From SMILES to predictors

Overview of the AQME module

Input required

This module uses a CSV file equivalent to an input of the AQME program. This CSV file must include, at least, these three columns:

code_name
smiles
y_NAME (name of the target y values, i.e., solubility)

All additional variables will be kept during the whole ROBERT workflow. By default, the workflow sets:

--ignore "[code_name,smiles]" (variables ignored in the model)

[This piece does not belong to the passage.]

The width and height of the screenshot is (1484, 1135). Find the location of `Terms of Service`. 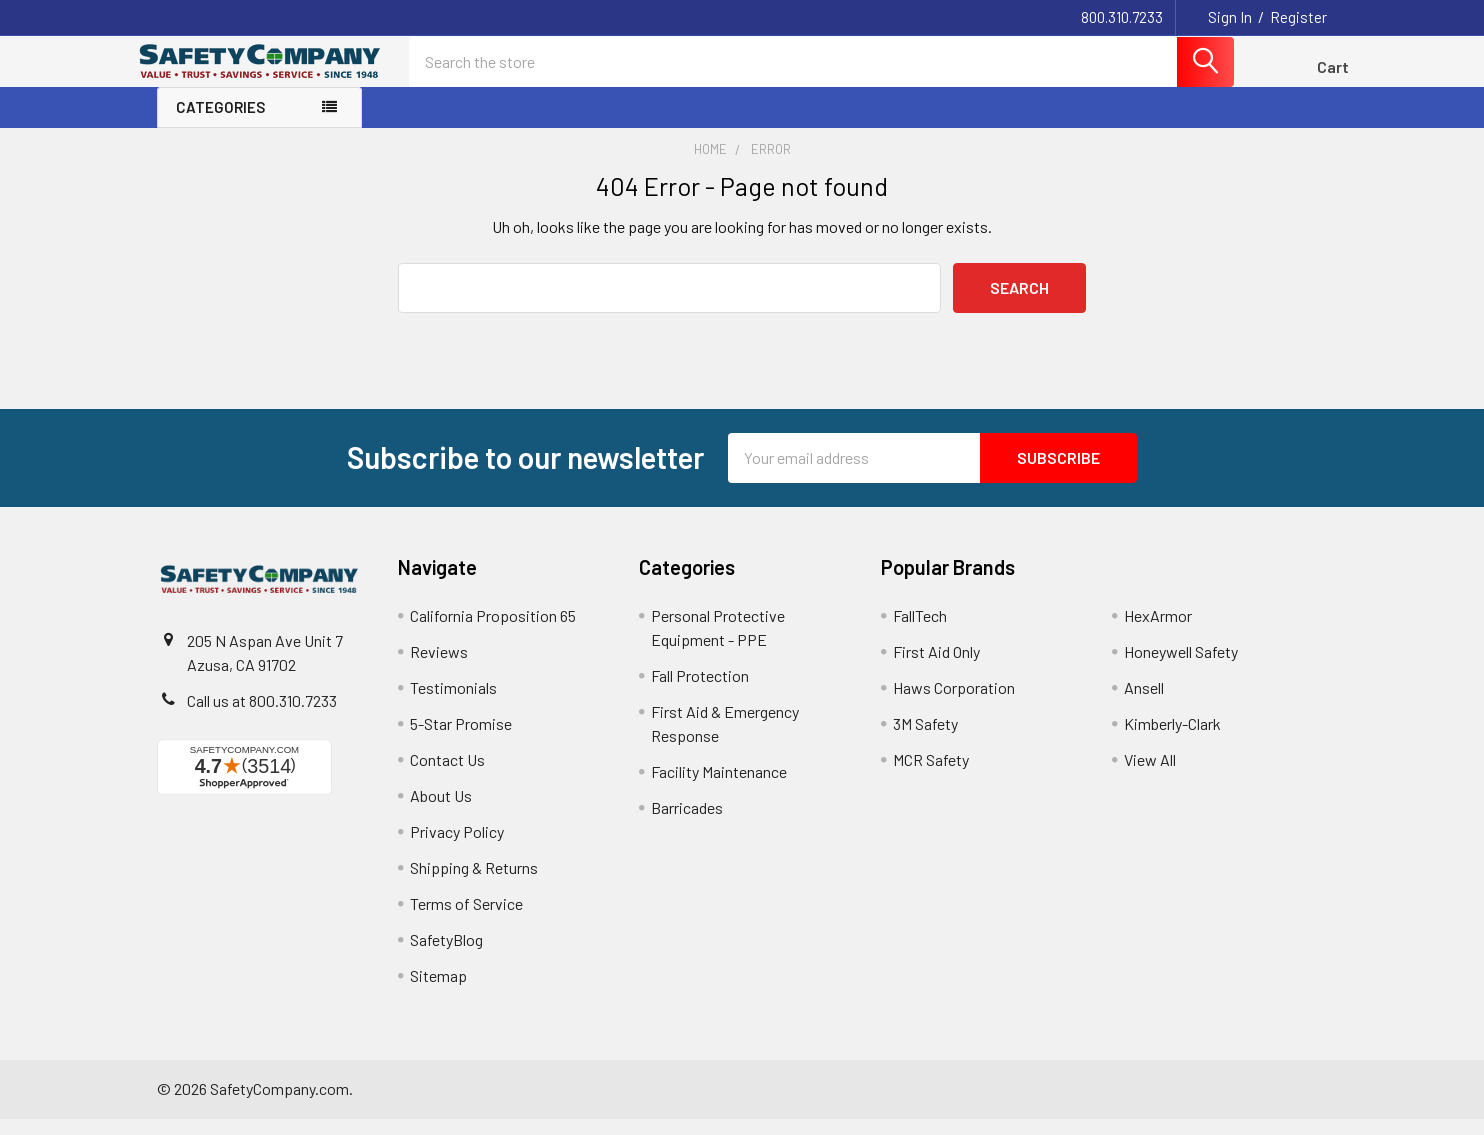 Terms of Service is located at coordinates (466, 919).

--names code_name (name of the column containing the names of the datapoints)

Automated protocols

When executing the command line python -m robert --aqme [OPTIONS], ROBERT's AQME module connects to the AQME program to perform an initial CSEARCH-RDKit conformer sampling with the following options:

python -m aqme --csearch --program rdkit --input CSV_NAME.csv --sample 5

Then, the AQME program is run again to generate more than 200 RDKit and xTB Boltzmann-averaged molecular descriptors with QDESCP, using the following options:

python -m aqme --qdescp --files "CSEARCH/*.sdf" --program xtb --csv_name CSV_NAME.csv

A CSV file called AQME-ROBERT_CSV_NAME.csv is created in the folder where the command line was executed. Afterwards, ROBERT uses this new CSV file to start a full workflow.

Example

An example is available in Examples/Full workflow from SMILES.